● **Exercise**
What you return must match the records below character for character, except that no picture appears.

Stored data:
= Beginning of Section =
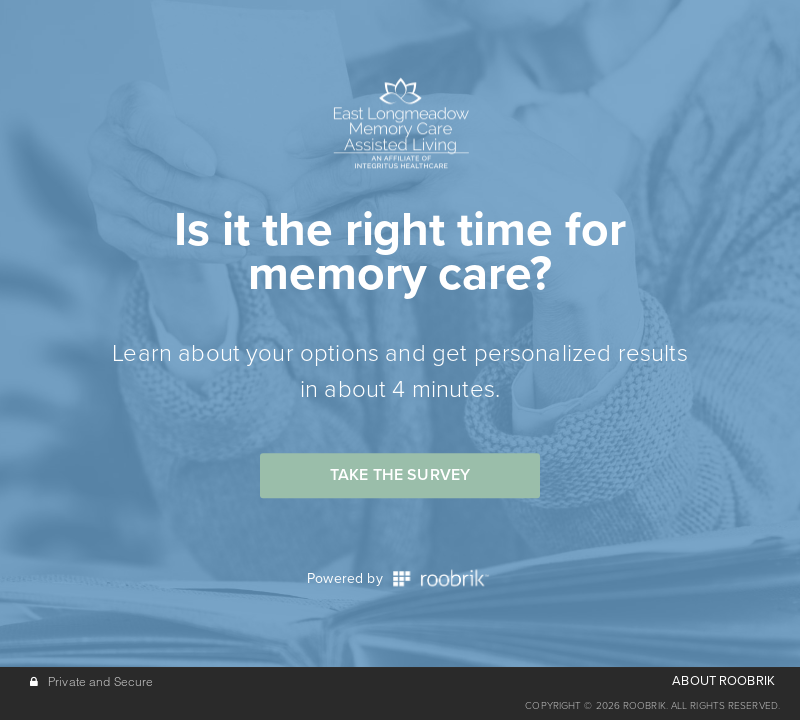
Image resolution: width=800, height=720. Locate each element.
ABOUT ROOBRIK (723, 681)
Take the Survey (400, 475)
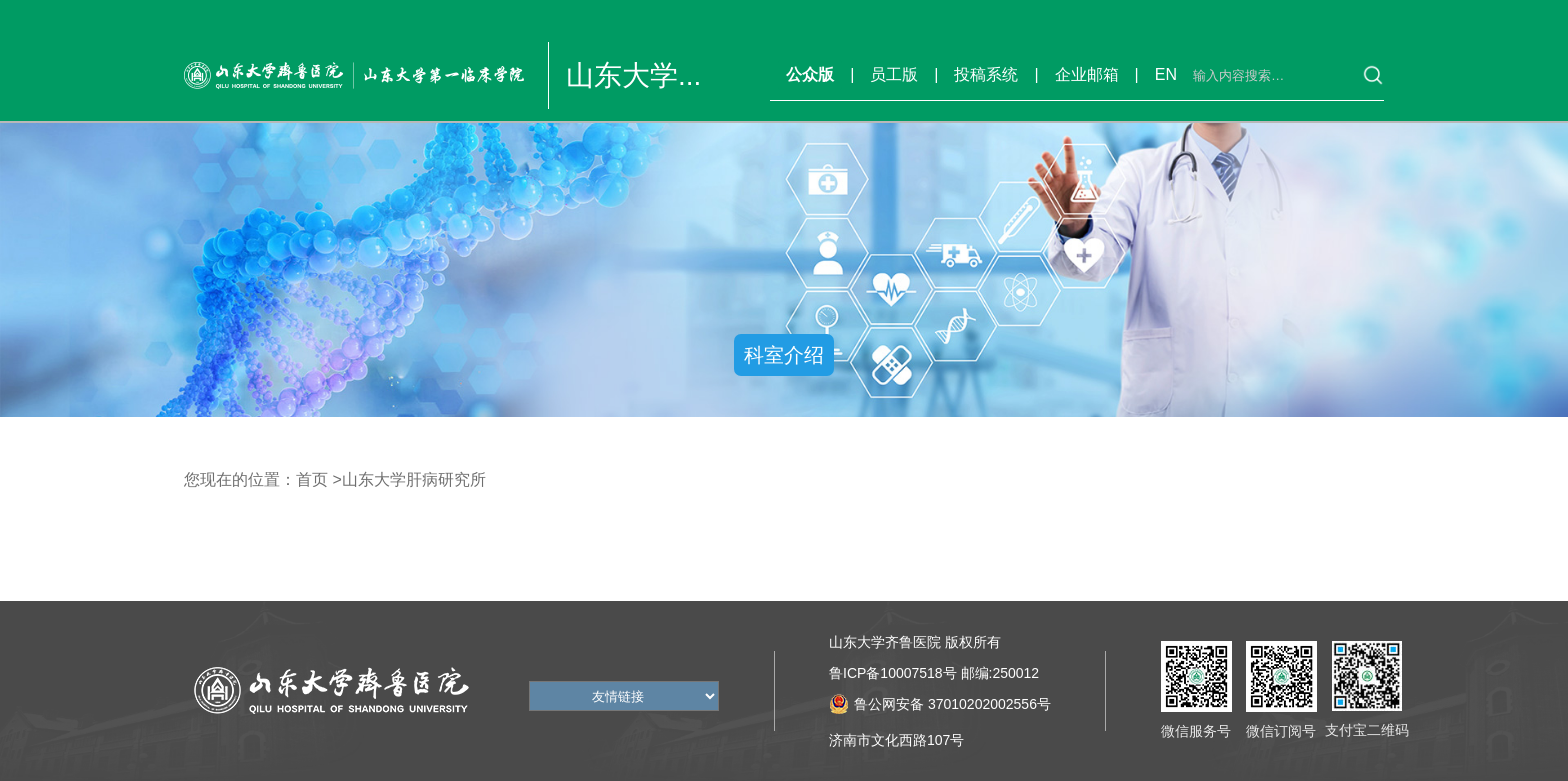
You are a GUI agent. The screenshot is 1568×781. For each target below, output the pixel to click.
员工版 (894, 74)
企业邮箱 (1087, 74)
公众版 (810, 74)
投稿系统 (986, 74)
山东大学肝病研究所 (414, 479)
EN (1166, 74)
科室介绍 (784, 355)
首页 (312, 479)
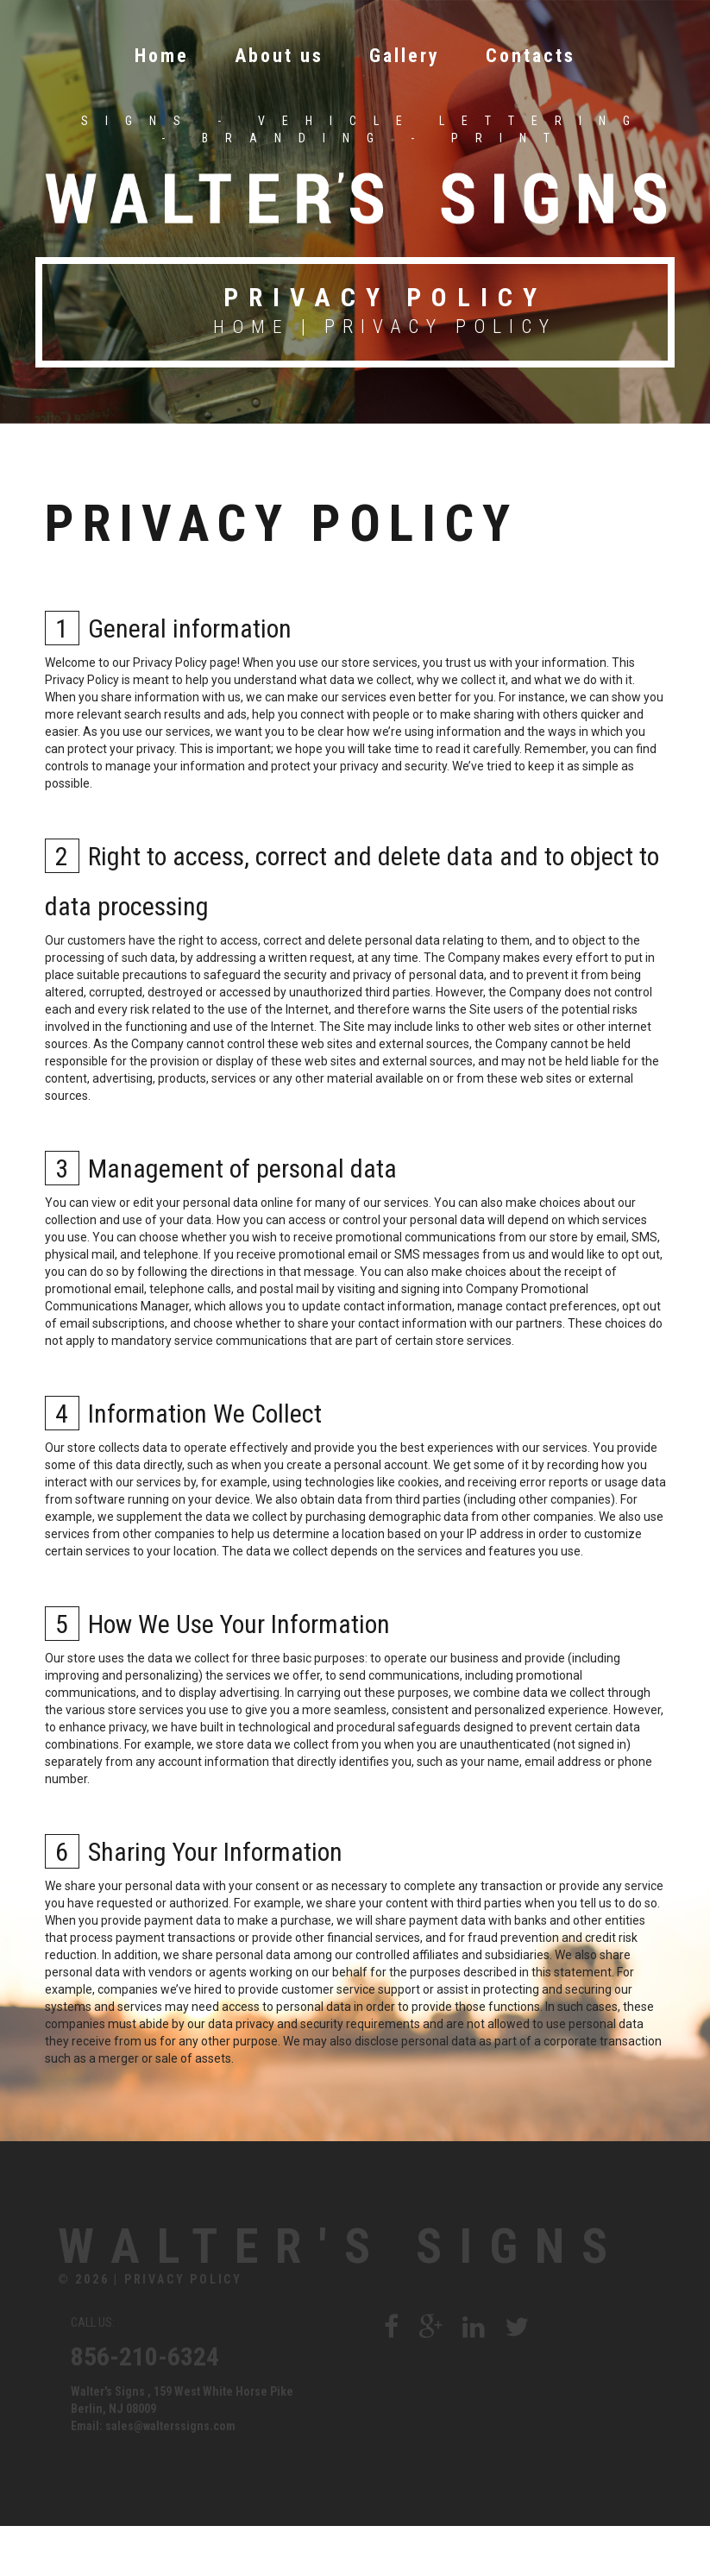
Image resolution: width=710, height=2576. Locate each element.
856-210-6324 (145, 2406)
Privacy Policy (183, 2329)
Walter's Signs (242, 2269)
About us (279, 54)
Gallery (404, 54)
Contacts (530, 54)
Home (162, 54)
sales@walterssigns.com (170, 2476)
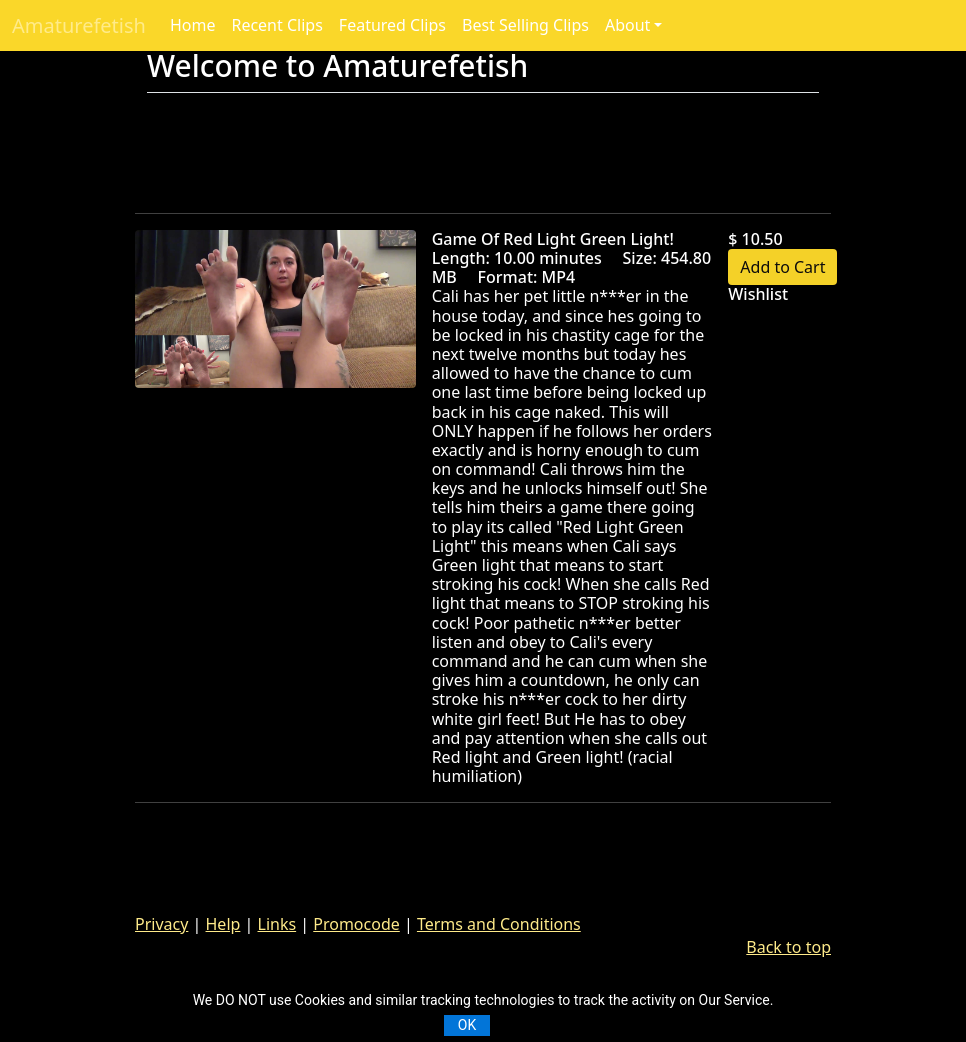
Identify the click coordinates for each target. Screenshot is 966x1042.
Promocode (356, 924)
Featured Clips (392, 25)
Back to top (788, 947)
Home (193, 25)
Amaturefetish (79, 25)
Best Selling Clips (525, 25)
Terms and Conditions (499, 924)
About (627, 25)
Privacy (161, 924)
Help (223, 924)
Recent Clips (276, 25)
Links (277, 924)
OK (467, 1025)
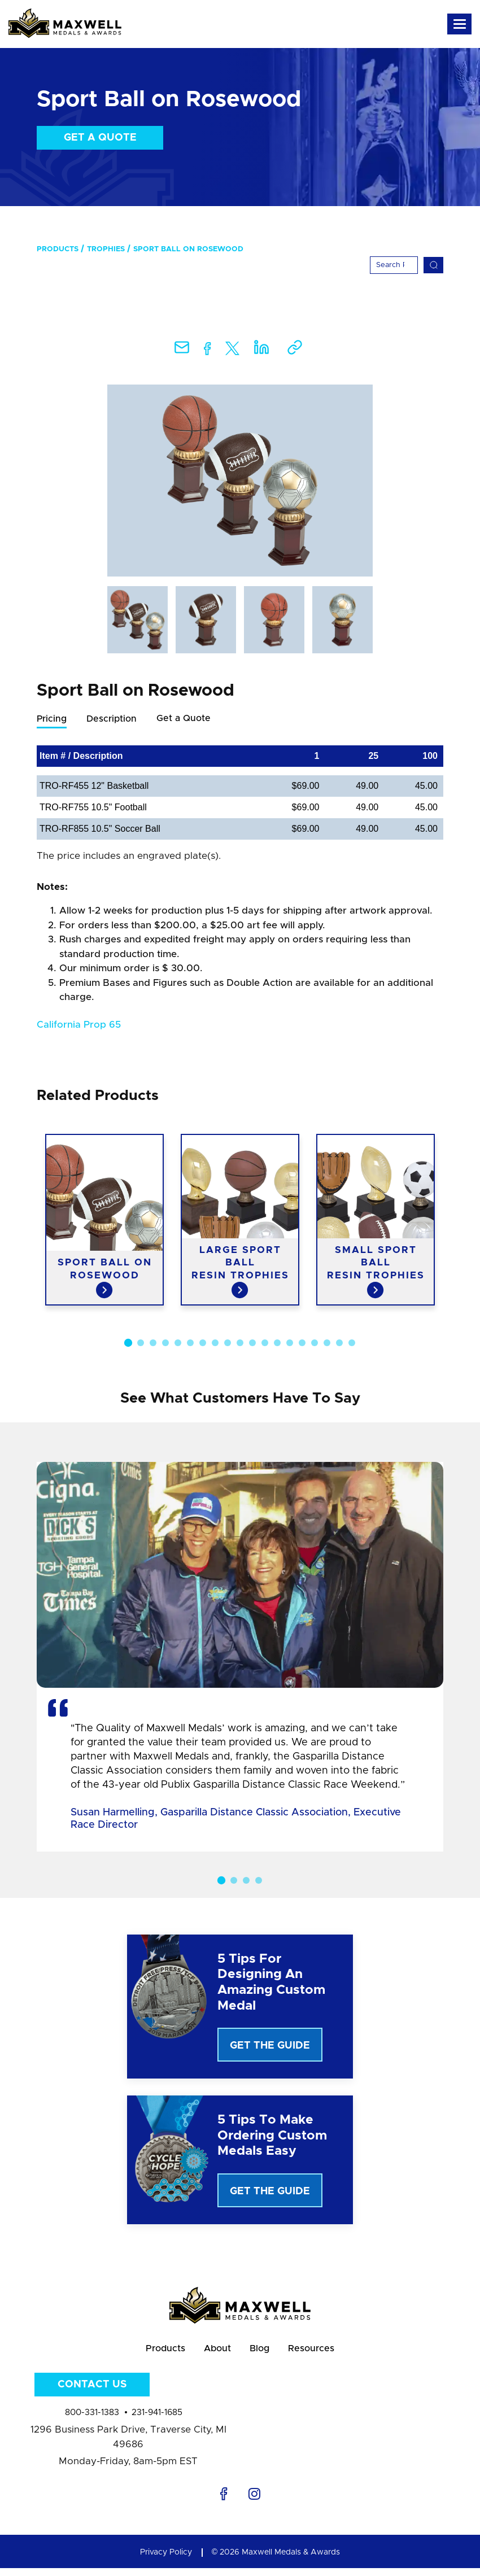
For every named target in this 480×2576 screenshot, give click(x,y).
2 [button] (140, 1343)
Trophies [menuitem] (106, 249)
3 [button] (153, 1343)
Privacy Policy (166, 2560)
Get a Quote (100, 138)
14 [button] (289, 1343)
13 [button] (277, 1343)
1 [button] (128, 1343)
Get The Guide (270, 2046)
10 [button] (240, 1343)
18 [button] (339, 1343)
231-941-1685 (157, 2420)
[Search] (394, 265)
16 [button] (314, 1343)
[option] (240, 481)
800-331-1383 (92, 2420)
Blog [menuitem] (264, 2353)
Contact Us (92, 2392)
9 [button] (227, 1343)
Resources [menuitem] (324, 2353)
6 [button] (190, 1343)
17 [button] (327, 1343)
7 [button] (202, 1343)
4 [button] (165, 1343)
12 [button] (264, 1343)
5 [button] (177, 1343)
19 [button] (351, 1343)
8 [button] (215, 1343)
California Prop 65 (79, 1025)
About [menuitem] (213, 2353)
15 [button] (302, 1343)
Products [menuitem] (57, 249)
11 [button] (252, 1343)
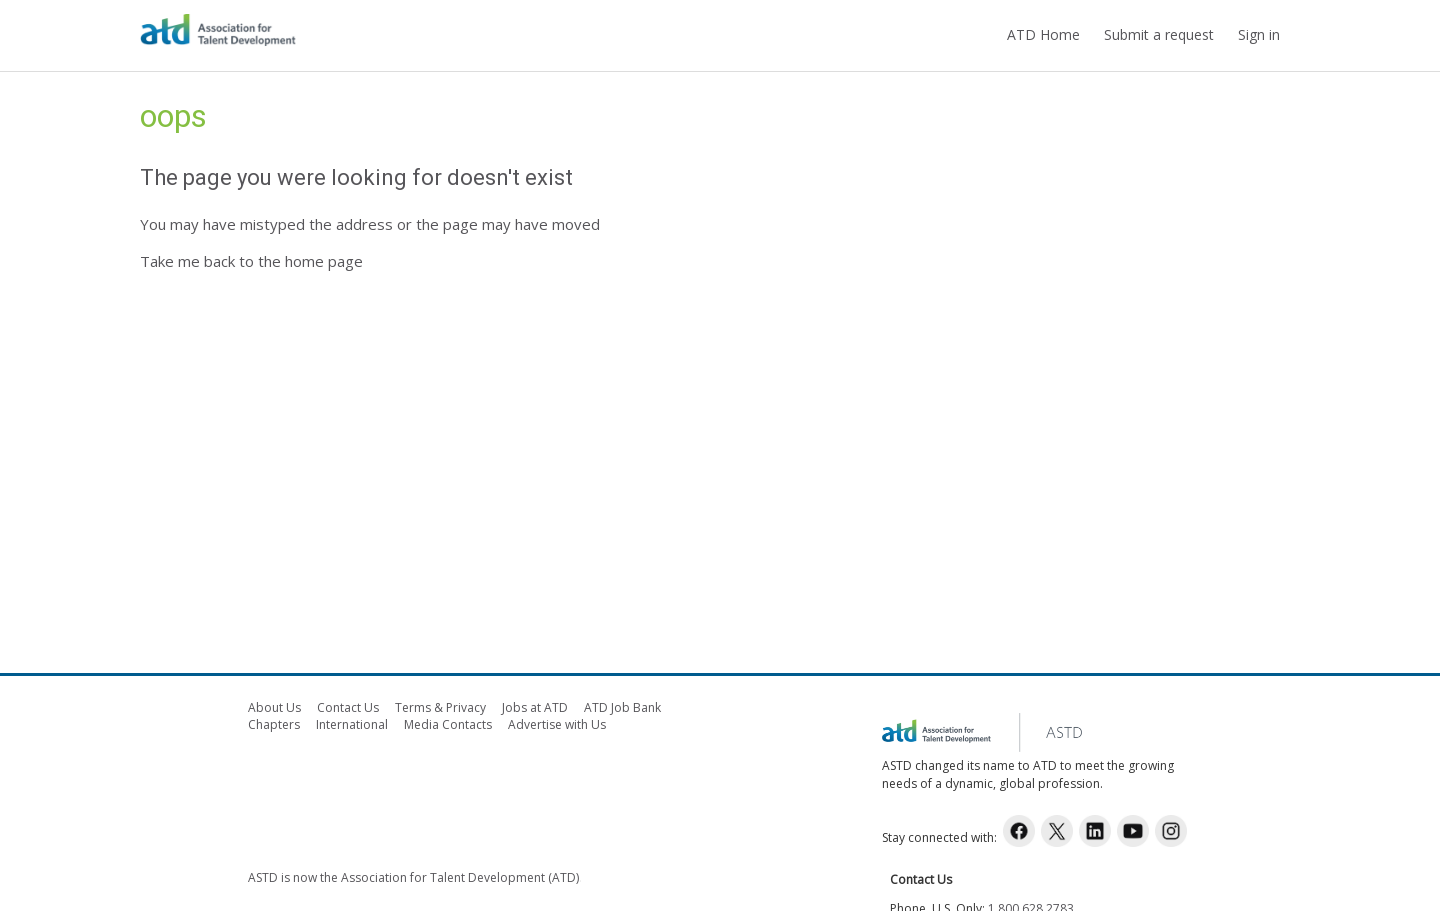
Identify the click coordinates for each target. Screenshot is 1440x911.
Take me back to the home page (251, 261)
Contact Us (348, 707)
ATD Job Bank (622, 707)
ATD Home (1043, 34)
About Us (274, 707)
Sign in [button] (1259, 34)
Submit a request (1159, 34)
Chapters (274, 724)
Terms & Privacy (440, 707)
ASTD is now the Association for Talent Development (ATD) (413, 877)
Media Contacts (448, 724)
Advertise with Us (557, 724)
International (352, 724)
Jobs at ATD (535, 707)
= End of Section =
● **Exercise output**
Image resolution: width=800, height=720. Locate each element.
ABOUT ROOBRIK (723, 681)
Take the Survey (400, 475)
You are a GUI agent. The screenshot is 1568×781. For each target below, output the pixel to click.
员工版 (894, 74)
企业邮箱 (1087, 74)
公众版 (810, 74)
投稿系统 (986, 74)
山东大学肝病研究所 (414, 479)
EN (1166, 74)
科室介绍 (784, 355)
首页 (312, 479)
Image resolution: width=710, height=2576. Locate each element.
856-210-6324 (145, 2406)
Privacy Policy (183, 2329)
Walter's Signs (242, 2269)
About us (279, 54)
Gallery (404, 54)
Contacts (530, 54)
Home (162, 54)
sales@walterssigns.com (170, 2476)
Identify the click coordinates for each target. Screenshot is 966x1042.
Promocode (356, 924)
Featured Clips (392, 25)
Back to top (788, 947)
Home (193, 25)
Amaturefetish (79, 25)
Best Selling Clips (525, 25)
Terms and Conditions (499, 924)
About (627, 25)
Privacy (161, 924)
Help (223, 924)
Recent Clips (276, 25)
Links (277, 924)
OK (467, 1025)
For every named target in this 480×2576 screenshot, give click(x,y).
2 [button] (140, 1343)
Trophies [menuitem] (106, 249)
3 [button] (153, 1343)
Privacy Policy (166, 2560)
Get a Quote (100, 138)
14 [button] (289, 1343)
13 [button] (277, 1343)
1 [button] (128, 1343)
Get The Guide (270, 2046)
10 [button] (240, 1343)
18 [button] (339, 1343)
231-941-1685 (157, 2420)
[Search] (394, 265)
16 [button] (314, 1343)
[option] (240, 481)
800-331-1383 (92, 2420)
Blog [menuitem] (264, 2353)
Contact Us (92, 2392)
9 [button] (227, 1343)
Resources [menuitem] (324, 2353)
6 [button] (190, 1343)
17 [button] (327, 1343)
7 [button] (202, 1343)
4 [button] (165, 1343)
12 [button] (264, 1343)
5 [button] (177, 1343)
19 [button] (351, 1343)
8 [button] (215, 1343)
California Prop 65 (79, 1025)
About [menuitem] (213, 2353)
15 [button] (302, 1343)
Products [menuitem] (57, 249)
11 [button] (252, 1343)
Identify the click coordinates for each target. Screenshot is 1440x911.
Take me back to the home page (251, 261)
Contact Us (348, 707)
ATD Job Bank (622, 707)
ATD Home (1043, 34)
About Us (274, 707)
Sign in [button] (1259, 34)
Submit a request (1159, 34)
Chapters (274, 724)
Terms & Privacy (440, 707)
ASTD is now the Association for Talent Development (ATD) (413, 877)
Media Contacts (448, 724)
Advertise with Us (557, 724)
International (352, 724)
Jobs at ATD (535, 707)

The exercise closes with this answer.